When it comes to advising beginning investors, we often fall back on the notion of starting with basic necessities, such as food, fuel, and utilities—needs that have to be met by consumers, no matter the economic environment—observes dividend reinvestment expert David Fish, editor of MoneyPaper.
That principle doesn't stop with beginners, though. It also amounts to good conservative advice for veteran investors who may be concerned about the threat of recession, global turmoil, or an overdue bear market.
And it is especially appropriate for companies that carry top ratings for safety, financial strength, and predictability, such as our featured stock.

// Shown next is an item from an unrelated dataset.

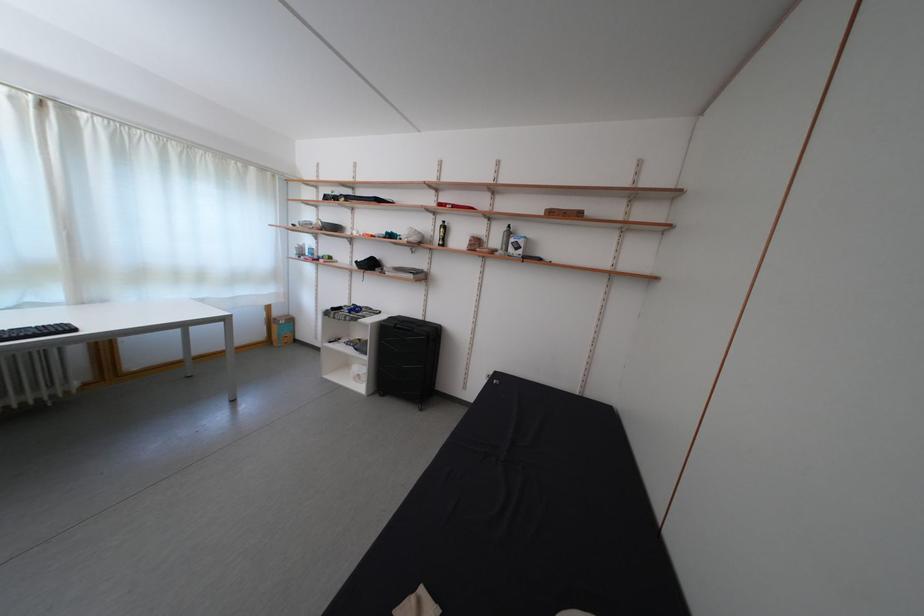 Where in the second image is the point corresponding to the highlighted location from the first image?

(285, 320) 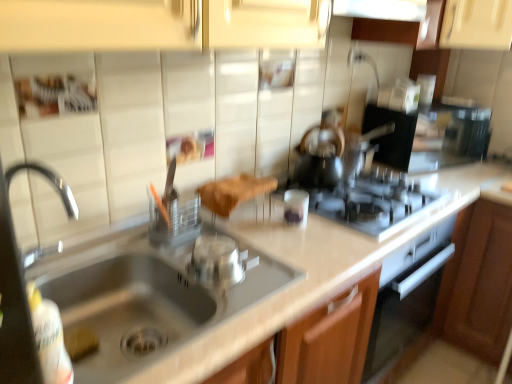 What are the coordinates of `free space to the left of transparent glass candle at center, which ranks as the 2th appliance in bottom-to-top order` in the screenshot? It's located at (242, 223).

Such companies tend to hold up better in market sell-offs and provide steadily rising dividends that enhance compounding through dividend reinvesting.
Founded in 1891, Hormel Foods (HRL) is an international producer and marketer of consumer-branded meat and food products; its products include sausages, hams, wieners, bacon, stews, microwavable entrees, hash, meat spreads, tortillas, salsas, salad dressings, and condiments.
Its brand names include Hormel, Always Tender, Compleats, Cure 81, SPAM, Dinty Moore, Jennie-O, Mary Kitchen, Chi-Chi's, and Little Sizzlers.
For the fiscal year that ends in October, consensus estimates call for HRL to earn about $2.23 per share, up from $1.97 a year earlier, and to go on to net about $2.58 per share in fiscal 2015.
The Hormel Foundation owns 48.8% of the 264 million outstanding shares and insiders own another 3.2%. The dividend, which has been increased for 48 consecutive years, provides a yield of about 1.8%.